Determinism when resolving atom alternative locations
Problem description:
In many mmCIF files, atoms exist equally in two locations, each with an occupancy of 0.5. For example, this screenshot from PDB ID 1adl:
Currently, when calling get_structure() with altloc=occupancy, there's some instability present in which altloc is chosen for a given residue in such situations. Sometimes the A conformation is chosen; sometimes the B conformation. From what I can tell, the lack of determinism may arise from the use of a set to store altlocs within the filter_highest_occupancy_altloc function here.
Although either choice is theoretically correct, such instability makes results much more challenging to debug.
Proposed solution:
Change the implementation of filter_highest_occupancy_altloc to be deterministic when two altlocs have equal occupancy; e.g., use a sorted list() rather than a set. Given the length of typical altloc sets, there will be minimal to no performance impact.

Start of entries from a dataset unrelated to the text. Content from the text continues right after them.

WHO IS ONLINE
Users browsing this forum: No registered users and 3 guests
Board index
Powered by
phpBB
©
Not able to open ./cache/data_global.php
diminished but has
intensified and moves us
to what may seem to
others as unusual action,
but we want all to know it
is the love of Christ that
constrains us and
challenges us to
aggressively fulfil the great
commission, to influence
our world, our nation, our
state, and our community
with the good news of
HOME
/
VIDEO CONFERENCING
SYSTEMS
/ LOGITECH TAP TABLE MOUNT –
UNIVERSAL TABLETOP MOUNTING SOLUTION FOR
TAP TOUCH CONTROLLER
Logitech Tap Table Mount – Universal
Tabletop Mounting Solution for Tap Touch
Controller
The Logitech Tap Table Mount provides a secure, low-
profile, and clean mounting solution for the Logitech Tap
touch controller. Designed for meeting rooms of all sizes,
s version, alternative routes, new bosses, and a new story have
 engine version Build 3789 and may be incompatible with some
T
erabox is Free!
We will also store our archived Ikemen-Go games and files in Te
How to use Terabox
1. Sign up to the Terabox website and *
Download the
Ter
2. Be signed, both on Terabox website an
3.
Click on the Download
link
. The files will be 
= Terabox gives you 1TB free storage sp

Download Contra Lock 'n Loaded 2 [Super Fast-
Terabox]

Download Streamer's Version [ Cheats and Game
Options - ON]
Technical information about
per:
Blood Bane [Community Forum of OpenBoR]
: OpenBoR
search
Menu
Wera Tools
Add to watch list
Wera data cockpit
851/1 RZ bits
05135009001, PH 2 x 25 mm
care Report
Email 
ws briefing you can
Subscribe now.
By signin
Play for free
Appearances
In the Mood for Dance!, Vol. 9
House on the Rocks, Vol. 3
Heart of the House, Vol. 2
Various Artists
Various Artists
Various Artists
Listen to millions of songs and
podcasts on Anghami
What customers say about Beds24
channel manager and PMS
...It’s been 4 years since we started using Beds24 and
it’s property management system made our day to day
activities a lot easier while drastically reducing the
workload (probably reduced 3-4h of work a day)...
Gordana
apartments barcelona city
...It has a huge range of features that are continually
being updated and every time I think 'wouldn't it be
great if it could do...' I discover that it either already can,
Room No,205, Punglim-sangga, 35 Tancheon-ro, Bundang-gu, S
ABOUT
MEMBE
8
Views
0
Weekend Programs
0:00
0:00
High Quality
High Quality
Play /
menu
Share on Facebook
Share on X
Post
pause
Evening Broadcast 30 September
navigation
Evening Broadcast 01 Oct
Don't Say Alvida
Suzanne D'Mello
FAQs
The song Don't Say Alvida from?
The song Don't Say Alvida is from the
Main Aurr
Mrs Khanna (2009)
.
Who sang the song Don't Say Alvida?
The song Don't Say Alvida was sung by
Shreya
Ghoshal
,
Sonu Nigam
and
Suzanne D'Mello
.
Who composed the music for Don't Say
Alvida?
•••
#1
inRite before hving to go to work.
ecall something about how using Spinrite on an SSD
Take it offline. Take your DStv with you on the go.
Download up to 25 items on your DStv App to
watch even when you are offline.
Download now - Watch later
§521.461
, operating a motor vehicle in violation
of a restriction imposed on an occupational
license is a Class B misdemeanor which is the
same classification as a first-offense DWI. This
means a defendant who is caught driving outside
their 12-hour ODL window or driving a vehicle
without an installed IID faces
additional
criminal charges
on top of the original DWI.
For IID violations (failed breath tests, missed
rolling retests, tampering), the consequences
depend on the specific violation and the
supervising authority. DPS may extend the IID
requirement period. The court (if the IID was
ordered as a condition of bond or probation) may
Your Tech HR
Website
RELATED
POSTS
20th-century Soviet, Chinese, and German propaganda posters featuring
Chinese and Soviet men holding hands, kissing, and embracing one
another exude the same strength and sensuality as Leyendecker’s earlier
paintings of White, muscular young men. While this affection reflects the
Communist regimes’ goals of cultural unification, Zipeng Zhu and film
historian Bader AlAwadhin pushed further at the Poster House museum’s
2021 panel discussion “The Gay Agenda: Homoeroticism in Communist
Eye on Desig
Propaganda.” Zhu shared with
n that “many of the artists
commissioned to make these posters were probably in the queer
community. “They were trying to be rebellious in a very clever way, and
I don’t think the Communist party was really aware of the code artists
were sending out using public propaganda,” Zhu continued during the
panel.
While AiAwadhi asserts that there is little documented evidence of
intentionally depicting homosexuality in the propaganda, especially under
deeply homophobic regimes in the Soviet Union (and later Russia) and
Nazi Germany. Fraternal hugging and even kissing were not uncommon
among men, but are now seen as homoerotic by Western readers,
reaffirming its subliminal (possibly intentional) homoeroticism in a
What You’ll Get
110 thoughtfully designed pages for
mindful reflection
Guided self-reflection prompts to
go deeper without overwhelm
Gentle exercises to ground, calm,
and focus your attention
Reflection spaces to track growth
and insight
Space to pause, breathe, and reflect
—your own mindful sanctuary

Hi, thanks for pinpointing the problem. I think your analysis is correct. If I remember correctly, the set ensures that each altloc ID only appears once, but there is no reason to not enveloping the set with sorted().
Would you like to create a fix?
Hi,
Yes, we definitely need the set() since we're storing one altloc ID per atom, and thus have duplicates within a residue. Enveloping with sorted() should be a quick fix. I'll make a PR shortly! Thanks for your quick response!
Do you still plan to create a PR? Otherwise I would prepare the fix.